Aunque durante la primera etapa de este Consejo, muchas demandas no fueron atendidas, sirvió como catalizador para visibilizar la lucha por los derechos laborales de las trabajadoras del hogar, quienes, en su mayoría, eran mujeres negras.
Durante la toma del Teatro Municipal de São Paulo participó como militante del Movimiento Negro Unificado (MNU), del cual fue fundadora. El Instituto de Investigación de la Culturas Negras, IPCN acogió sus primeras investigaciones, tal vez sin dimensionar que, décadas adelante, sus trabajos serían pioneros en el campo de los Estudios Culturales.
Su militancia siempre se caracterizó por un trabajo territorial que le permitió aliarse con otras mujeres negras para, en 1983, crear Nzinga- Colectivo de Mujeres Negras. Pero, sin titubeo alguno, uno de los éxitos más trascendentales en su carrera como activista se presentó en 1979, cuando representó por primera vez al movimiento negro en distintas convenciones en el extranjero. La primera mujer afrobrasileña en llegar a las cumbres donde se discutían los principios de igualdad concebidos desde el Derecho hegemónico.
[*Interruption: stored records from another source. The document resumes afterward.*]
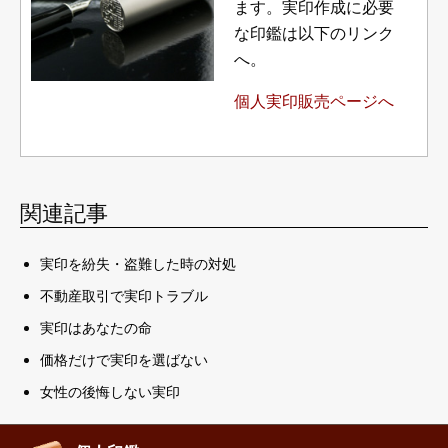
ます。実印作成に必要
な印鑑は以下のリンク
へ。
個人実印販売ページへ
関連記事
実印を紛失・盗難した時の対処
不動産取引で実印トラブル
実印はあなたの命
価格だけで実印を選ばない
女性の後悔しない実印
Luego, en 1982, fue candidata a diputada federal por el Partido de los Trabajadores (PT). Aunque no ganó esta candidatura (ni la de 1986 con el Partido Democrático Laborista), obtuvo los votos suficientes para convertirse en la primera mujer suplente del PT. Antes de su última candidatura, en 1985, fue integrante las cuadrillas seminales del Consejo Nacional para los Derechos de la Mujer (CNDM).
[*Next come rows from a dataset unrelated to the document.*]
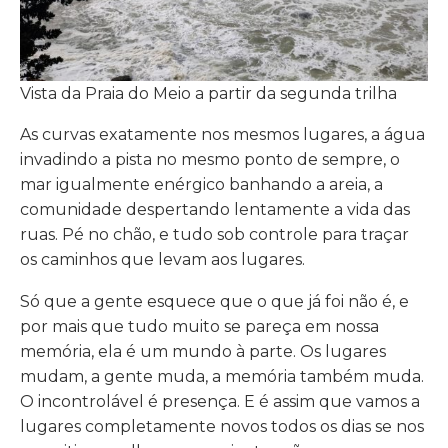
Vista da Praia do Meio a partir da segunda trilha
As curvas exatamente nos mesmos lugares, a água
invadindo a pista no mesmo ponto de sempre, o
mar igualmente enérgico banhando a areia, a
comunidade despertando lentamente a vida das
ruas. Pé no chão, e tudo sob controle para traçar
os caminhos que levam aos lugares.
Só que a gente esquece que o que já foi não é, e
por mais que tudo muito se pareça em nossa
memória, ela é um mundo à parte. Os lugares
mudam, a gente muda, a memória também muda.
O incontrolável é presença. E é assim que vamos a
lugares completamente novos todos os dias se nos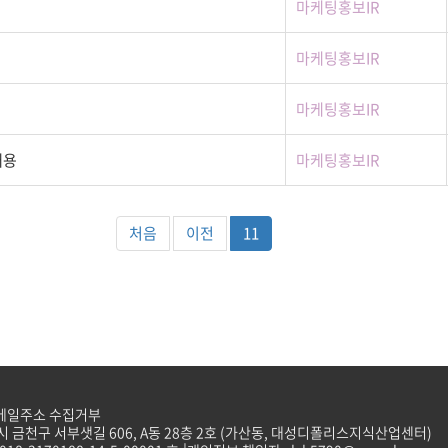
마케팅홍보IR
마케팅홍보IR
마케팅홍보IR
채용
마케팅홍보IR
열린
페이지
처음
이전
11
메일주소 수집거부
 금천구 서부샛길 606, A동 28층 2호 (가산동, 대성디폴리스지식산업센터)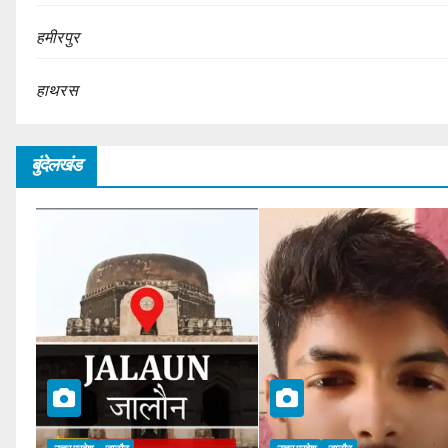
हमीरपुर
हाथरस
बुंदेलखंड
उत्तर प्रदेश
जालौन
उत्तर प्रदेश
जालौन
Dadas las denuncias sistémicas contra el racismo estructural que se perpetuaba no solo mediante los órganos institucionales, sino también en los espacios escolares, estuvo en la mira del Departamento de Orden Político y Social (DOPS), responsable de las torturas ejercidas contra los disidentes de la dictadura militar brasileña.
Lélia siempre se caracterizó por mantener una crítica frontal hacia el Estado, tuvo un cuestionamiento tenaz en torno a la democracia racial que, insistía, se trataba más de un mito creado desde la blanquitud que de un proyecto político unificador.
Fue una intelectual negra en el sentido más amplio de la palabra. Tuvo un trabajo de base, siempre estuvo compaginado con arduas reflexiones sobre la dimensión cultural de Brasil. Construyó una teoría antirracista desde una perspectiva psicoanalítica y sociológica con un enfoque de género para hablar sobre la importancia del Candomblé en la sociedad brasileña.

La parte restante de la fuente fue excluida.